Lesson 3 - Computing Sample Size

Welcome to Computing Sample Size

You’ve named the two errors and seen the levers that raise power. Now we cash all of that in for a single number: how many users does each arm of the experiment actually need? The good news is that once you’ve made four decisions, the answer is fixed — there’s no wiggle room and no guessing. Feed the formula a baseline rate, a minimum detectable effect, a significance level, and a target power, and it hands back the required sample size per arm. This lesson turns that formula into a few lines of scipy, runs it for real, and reads off the numbers you’d actually plan a test around.

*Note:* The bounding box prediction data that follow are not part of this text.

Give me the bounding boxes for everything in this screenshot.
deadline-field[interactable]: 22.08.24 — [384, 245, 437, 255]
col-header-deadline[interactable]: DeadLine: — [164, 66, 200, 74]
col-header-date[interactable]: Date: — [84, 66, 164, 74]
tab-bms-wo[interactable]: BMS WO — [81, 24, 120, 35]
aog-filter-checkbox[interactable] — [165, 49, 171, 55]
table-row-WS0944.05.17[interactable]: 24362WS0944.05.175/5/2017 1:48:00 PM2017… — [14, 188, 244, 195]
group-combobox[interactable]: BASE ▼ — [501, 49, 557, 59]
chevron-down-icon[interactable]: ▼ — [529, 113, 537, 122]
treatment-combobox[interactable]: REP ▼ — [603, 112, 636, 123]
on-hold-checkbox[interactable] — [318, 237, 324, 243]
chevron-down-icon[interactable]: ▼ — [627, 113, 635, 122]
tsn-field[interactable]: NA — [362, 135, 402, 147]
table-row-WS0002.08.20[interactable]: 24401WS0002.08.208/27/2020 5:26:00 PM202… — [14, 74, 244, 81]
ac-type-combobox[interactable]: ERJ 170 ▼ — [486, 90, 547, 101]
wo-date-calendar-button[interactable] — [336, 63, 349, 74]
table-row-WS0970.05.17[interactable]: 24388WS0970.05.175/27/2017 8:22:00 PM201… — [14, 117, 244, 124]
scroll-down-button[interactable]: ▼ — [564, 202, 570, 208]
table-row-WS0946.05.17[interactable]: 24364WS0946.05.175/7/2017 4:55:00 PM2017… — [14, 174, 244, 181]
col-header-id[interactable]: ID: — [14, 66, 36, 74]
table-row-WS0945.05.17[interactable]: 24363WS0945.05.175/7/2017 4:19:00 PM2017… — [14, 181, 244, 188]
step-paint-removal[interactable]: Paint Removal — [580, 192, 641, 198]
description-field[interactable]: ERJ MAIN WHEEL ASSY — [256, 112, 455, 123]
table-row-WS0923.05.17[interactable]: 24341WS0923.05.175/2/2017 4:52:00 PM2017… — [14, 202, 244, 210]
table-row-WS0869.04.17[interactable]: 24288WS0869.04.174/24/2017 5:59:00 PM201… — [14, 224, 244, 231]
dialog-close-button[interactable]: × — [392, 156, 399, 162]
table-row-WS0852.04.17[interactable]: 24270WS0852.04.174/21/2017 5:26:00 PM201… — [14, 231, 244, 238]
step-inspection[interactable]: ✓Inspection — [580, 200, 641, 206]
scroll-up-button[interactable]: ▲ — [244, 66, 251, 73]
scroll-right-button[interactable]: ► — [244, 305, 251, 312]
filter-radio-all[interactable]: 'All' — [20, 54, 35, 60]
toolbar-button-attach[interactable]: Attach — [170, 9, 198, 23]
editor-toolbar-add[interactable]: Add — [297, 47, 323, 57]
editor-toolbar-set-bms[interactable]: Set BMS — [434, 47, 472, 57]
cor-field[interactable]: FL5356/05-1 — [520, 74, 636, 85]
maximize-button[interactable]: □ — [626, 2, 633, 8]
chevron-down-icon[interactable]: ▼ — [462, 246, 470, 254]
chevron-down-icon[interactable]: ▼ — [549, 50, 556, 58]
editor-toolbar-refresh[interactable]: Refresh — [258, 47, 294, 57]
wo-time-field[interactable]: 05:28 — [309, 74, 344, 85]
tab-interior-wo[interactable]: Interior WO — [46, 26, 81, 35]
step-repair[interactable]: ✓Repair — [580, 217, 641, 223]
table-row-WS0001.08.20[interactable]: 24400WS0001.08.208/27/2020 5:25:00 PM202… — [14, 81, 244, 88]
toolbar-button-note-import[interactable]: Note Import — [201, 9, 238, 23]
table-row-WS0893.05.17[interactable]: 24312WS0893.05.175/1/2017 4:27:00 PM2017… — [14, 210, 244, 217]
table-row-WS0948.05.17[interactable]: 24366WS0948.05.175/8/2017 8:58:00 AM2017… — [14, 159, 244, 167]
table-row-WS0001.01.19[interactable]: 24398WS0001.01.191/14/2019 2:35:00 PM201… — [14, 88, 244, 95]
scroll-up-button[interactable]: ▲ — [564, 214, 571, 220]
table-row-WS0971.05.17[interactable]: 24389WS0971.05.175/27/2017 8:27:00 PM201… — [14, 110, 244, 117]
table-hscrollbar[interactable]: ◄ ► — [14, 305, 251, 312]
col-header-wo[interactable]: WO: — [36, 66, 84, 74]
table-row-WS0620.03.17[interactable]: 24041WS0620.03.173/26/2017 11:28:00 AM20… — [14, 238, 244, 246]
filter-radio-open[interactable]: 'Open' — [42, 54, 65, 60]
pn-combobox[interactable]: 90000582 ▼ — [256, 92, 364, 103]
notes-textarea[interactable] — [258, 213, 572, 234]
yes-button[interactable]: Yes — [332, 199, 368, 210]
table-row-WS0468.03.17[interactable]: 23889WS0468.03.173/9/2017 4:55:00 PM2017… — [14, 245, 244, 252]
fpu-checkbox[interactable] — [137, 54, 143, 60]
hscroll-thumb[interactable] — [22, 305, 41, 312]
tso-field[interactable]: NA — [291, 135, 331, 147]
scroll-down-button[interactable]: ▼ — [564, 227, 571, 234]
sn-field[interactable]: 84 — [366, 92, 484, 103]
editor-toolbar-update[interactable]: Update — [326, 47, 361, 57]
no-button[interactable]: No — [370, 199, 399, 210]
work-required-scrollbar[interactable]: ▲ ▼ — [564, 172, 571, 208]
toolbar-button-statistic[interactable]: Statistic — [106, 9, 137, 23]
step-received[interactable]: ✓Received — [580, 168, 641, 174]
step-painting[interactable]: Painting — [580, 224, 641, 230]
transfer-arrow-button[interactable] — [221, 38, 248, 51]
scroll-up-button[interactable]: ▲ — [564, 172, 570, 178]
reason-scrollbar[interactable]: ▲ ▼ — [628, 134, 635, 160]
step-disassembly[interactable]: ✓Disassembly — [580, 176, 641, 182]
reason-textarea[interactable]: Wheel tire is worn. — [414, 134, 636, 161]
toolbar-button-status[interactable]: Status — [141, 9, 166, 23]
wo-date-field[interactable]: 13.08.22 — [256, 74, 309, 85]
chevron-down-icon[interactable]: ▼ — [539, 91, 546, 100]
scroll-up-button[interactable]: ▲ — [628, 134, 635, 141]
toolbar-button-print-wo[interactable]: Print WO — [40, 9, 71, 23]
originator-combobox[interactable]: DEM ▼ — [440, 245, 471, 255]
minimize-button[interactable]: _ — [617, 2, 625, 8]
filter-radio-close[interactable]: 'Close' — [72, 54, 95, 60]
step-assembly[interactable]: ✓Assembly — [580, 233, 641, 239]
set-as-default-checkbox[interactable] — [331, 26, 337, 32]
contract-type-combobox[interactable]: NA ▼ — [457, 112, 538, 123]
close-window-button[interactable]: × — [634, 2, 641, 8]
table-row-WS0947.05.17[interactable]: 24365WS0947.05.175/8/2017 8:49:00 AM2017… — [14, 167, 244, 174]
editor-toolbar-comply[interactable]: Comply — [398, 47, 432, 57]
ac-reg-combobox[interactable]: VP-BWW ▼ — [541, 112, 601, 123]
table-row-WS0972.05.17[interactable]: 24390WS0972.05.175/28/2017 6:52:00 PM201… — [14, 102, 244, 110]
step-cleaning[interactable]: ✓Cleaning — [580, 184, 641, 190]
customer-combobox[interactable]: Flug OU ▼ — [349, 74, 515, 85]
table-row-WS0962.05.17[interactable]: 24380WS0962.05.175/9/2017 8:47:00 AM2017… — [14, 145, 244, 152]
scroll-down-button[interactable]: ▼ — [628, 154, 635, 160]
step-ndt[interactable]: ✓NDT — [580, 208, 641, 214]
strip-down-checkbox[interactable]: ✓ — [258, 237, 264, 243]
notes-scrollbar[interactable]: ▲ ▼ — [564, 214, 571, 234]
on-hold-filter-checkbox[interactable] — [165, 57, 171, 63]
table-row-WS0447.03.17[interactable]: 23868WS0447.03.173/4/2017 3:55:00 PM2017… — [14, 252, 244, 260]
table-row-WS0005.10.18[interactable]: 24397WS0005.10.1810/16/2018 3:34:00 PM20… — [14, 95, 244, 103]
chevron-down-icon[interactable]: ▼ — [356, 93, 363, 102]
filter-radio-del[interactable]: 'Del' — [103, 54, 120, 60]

By the end of this lesson, you will be able to:

  • List the four inputs that fully determine the required sample size
  • Write and run the two-proportion sample-size formula in Python with scipy
  • Explain why halving the MDE quadruples n, and why stricter α or higher power cost more users
  • Compute the real n per arm for a 10%→12% test at 80% and 90% power

Let’s start with the four inputs.


The Four Inputs

Sample size feels like a mysterious constant handed down by a calculator, but it’s nothing more than the output of four decisions you make before the test runs. Give it these four and the answer is determined:

  1. Baseline rate p1 — the current conversion rate of the control, which you guess from historical data (say 10%).
  2. Target rate p2 = p1 + MDE — the treatment rate you want to be able to detect, set by choosing the minimum detectable effect (say +2 points, so 12%).
  3. Significance level α — your tolerated false-positive rate, almost always 0.05 (from Lesson 1).
  4. Target power 1 − β — how reliably you want to catch a real effect of that size, usually 0.80 or 0.90 (from Lesson 2).
Four inputs — baseline rate (e.g. 10%), MDE (smallest lift to detect, +2pt), significance alpha (0.05), and power (0.80) — feed the two-proportion sample-size formula (z_alpha + z_beta)^2 times (p1(1-p1) + p2(1-p2)) divided by (p2 - p1)^2, producing n per arm = 3,839; every input is a decision made before running the experiment.
Every arrow into the formula is a decision you make before a single user is enrolled — the sample size is what those four choices add up to.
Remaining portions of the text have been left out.